Too Many cpguard-job-logs::fetchlogs Processes Running – Cause and Fix
If you've spotted a large number of cpguard-job-logs::fetchlogs processes in your process list and noticed elevated server load or disk IO, this article explains exactly what's happening and how to resolve it quickly — without compromising your server's protection.
What Is the cpguard-job-logs::fetchlogs Process?
cPGuard has multiple internal components that generate logs. One of these is IPDB (IP Database) — cPGuard's IP-based firewall that silently blocks requests from known malicious IP addresses and entire country IP ranges.
When IPDB logging is enabled, cPGuard uses the syslog facility of iptables/ipset to write every blocked IP event to the system log file in a structured format. These logs are valuable for monitoring:
- The rate of incoming attacks being blocked
- Which IP addresses are being blocked most frequently
- Which countries or IP blocks are the source of most attack traffic
To collect these entries from the system log and store and display them in the cPGuard App Portal, cPGuard runs an internal background process called:
cpguard-job-logs::fetchlogs
This process collects several types of logs, but on high-traffic or frequently-attacked servers, IPDB log entries dominate — and this is where the problem arises.
Why Do So Many Processes Queue Up?
On busy servers or servers that receive a large volume of attack blocks through IPDB, the system log can accumulate thousands — or even tens of thousands — of IPDB block entries in a short period of time.
Each fetchlogs run must read these entries from the system log file and write them to cPGuard's internal storage. When the disk IO cannot keep pace with the volume of reads and writes required:
- Individual
fetchlogsprocesses take longer to complete than expected - New
fetchlogsprocesses are triggered before previous ones finish - Processes begin to queue up — with each new run stacking behind unfinished ones
- This queue causes elevated server load and a disk IO spike that can noticeably impact overall server performance
The Fix — Two Steps
The solution is straightforward: disable IPDB logging to stop writing IPDB block events to the system log, then kill the stuck processes that have already queued up.
Do not disable IPDB itself — only disable IPDB logging.

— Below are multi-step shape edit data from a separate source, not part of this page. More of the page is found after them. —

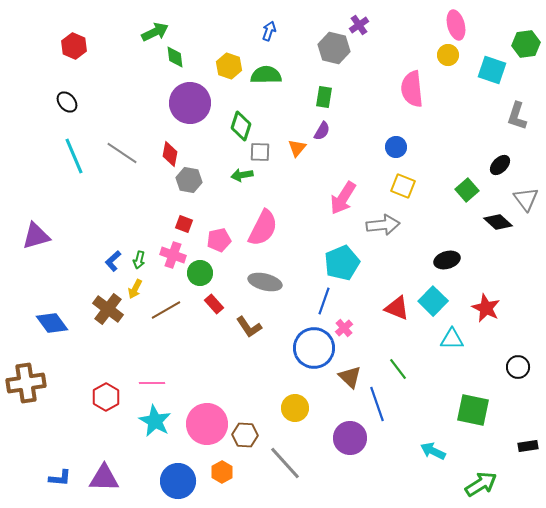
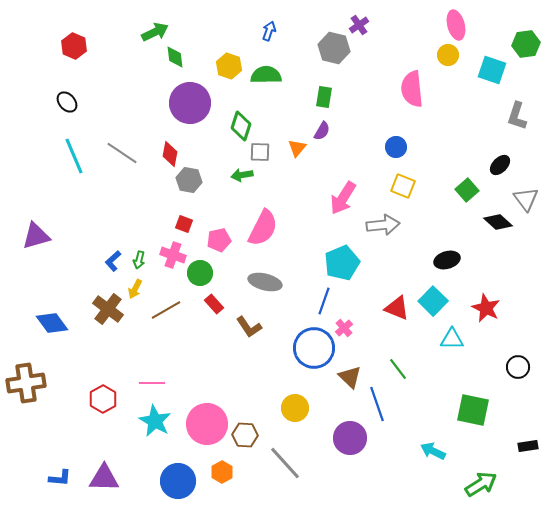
red hexagon at (106, 397): moved 3 px left, 2 px down
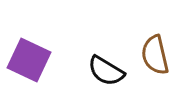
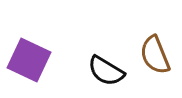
brown semicircle: rotated 9 degrees counterclockwise
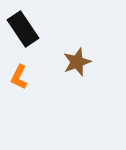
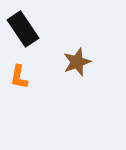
orange L-shape: rotated 15 degrees counterclockwise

IPDB is an essential cPGuard protection module that silently blocks known malicious IPs and IP ranges. Disabling it entirely would leave your server unprotected against these threats. Disabling logging simply means attacks continue to be blocked silently, without being written to disk.
Step 1 : Disable IPDB Logging
Via CLI:
cpgcli fw --ipdb-log disable
Via App Portal:
- Log in to the cPGuard App Portal and open your server.

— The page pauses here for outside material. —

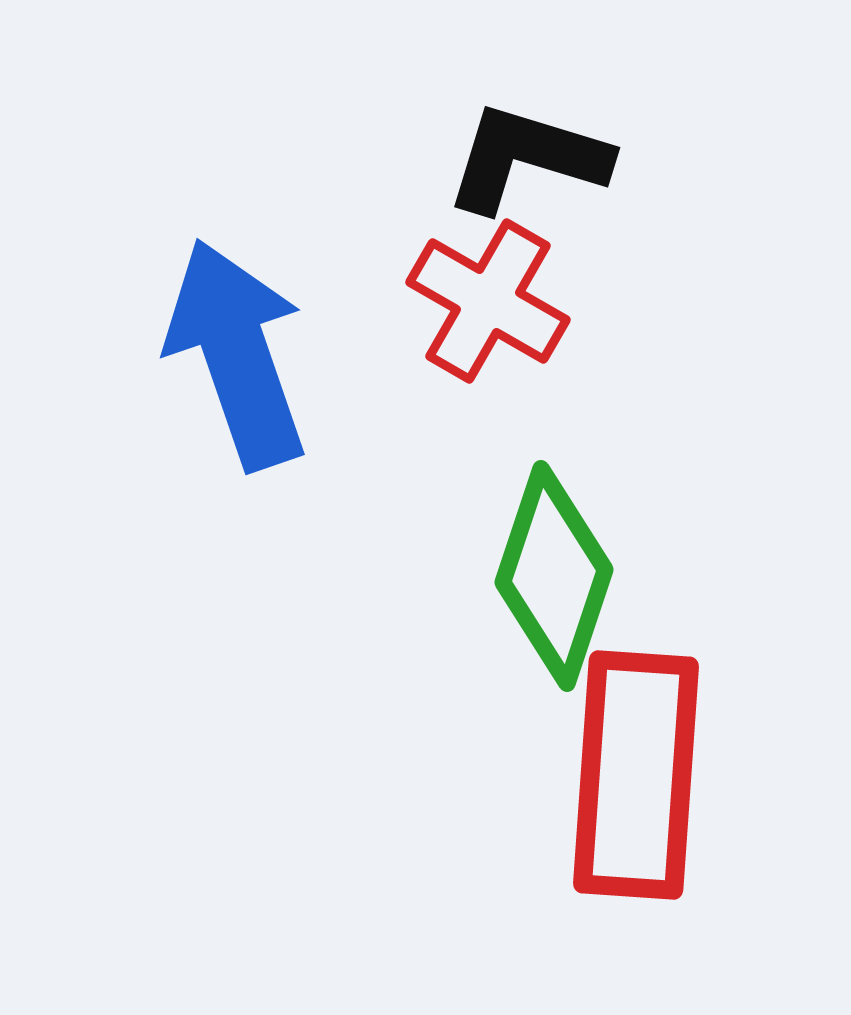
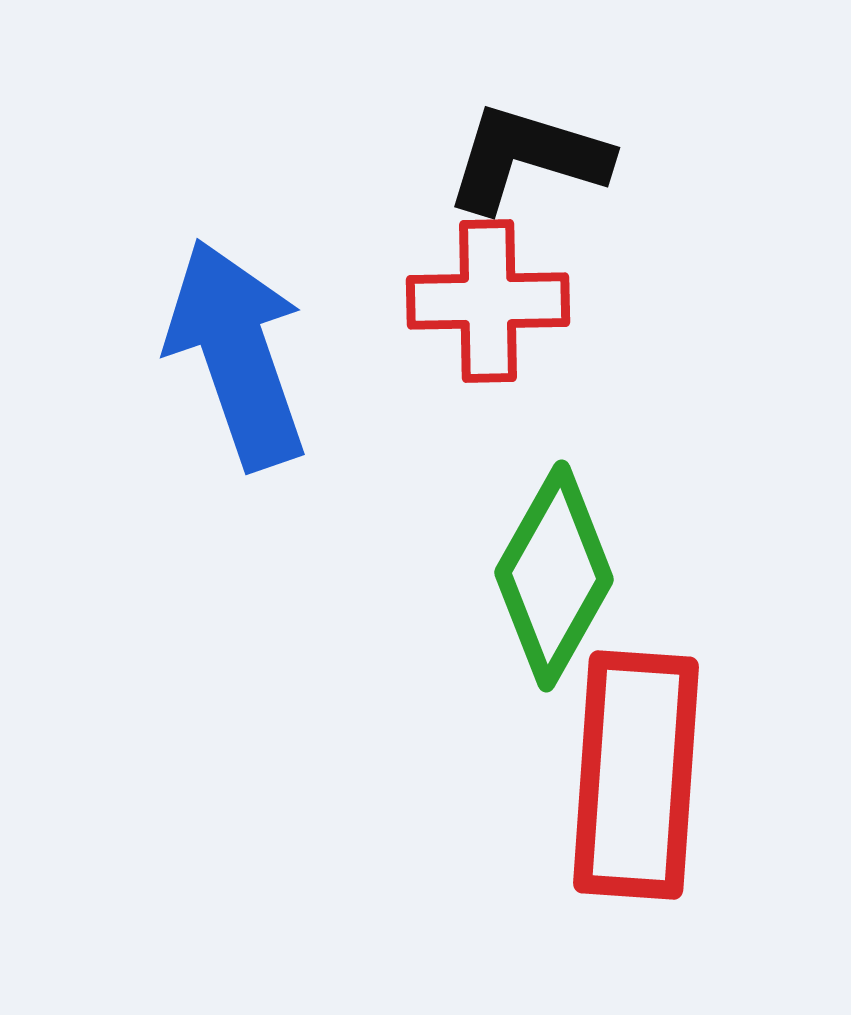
red cross: rotated 31 degrees counterclockwise
green diamond: rotated 11 degrees clockwise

- Navigate to Settings → Security Tools.
- Switch off "Enable IPDB Logging".
Once IPDB logging is disabled, no new block events will be written to the system log — stopping the cycle of new fetchlogs processes being triggered.
Step 2 : Kill All Queued fetchlogs Processes
With logging disabled, you can now safely kill all the fetchlogs processes that are currently stuck or queued:
kill -9 `ps aux | grep 'cpguard-job-logs::fetchlogs' | awk -F" " {'print $2'}`
This terminates all running fetchlogs processes immediately. Since IPDB logging is now disabled, no new processes will pile up again.
Verifying the Fix
After running both commands, verify that the processes are no longer running:
ps aux | grep 'cpguard-job-logs::fetchlogs'
You should see only the grep process itself in the output — no active fetchlogs processes. Server load should return to normal within a few minutes as any residual disk IO settles.
Should You Re-enable IPDB Logging Later?
IPDB logging is useful for visibility into attack traffic. But it is optional from a protection standpoint. cPGuard's IPDB module will continue to block attacks silently regardless of whether logging is enabled.
Consider re-enabling it only if:
- Your server's disk IO has improved significantly (e.g., after upgrading storage)
- Attack traffic has reduced to a manageable level
- You specifically need the attack log data for analysis or reporting
On consistently high-traffic servers, it is generally safer to leave IPDB logging disabled and rely on the App Portal's IPDB statistics for an overview of blocked traffic.
If you need occasional visibility into IPDB block activity without the ongoing disk IO burden, you can temporarily enable IPDB logging, collect the data you need, and then disable it again.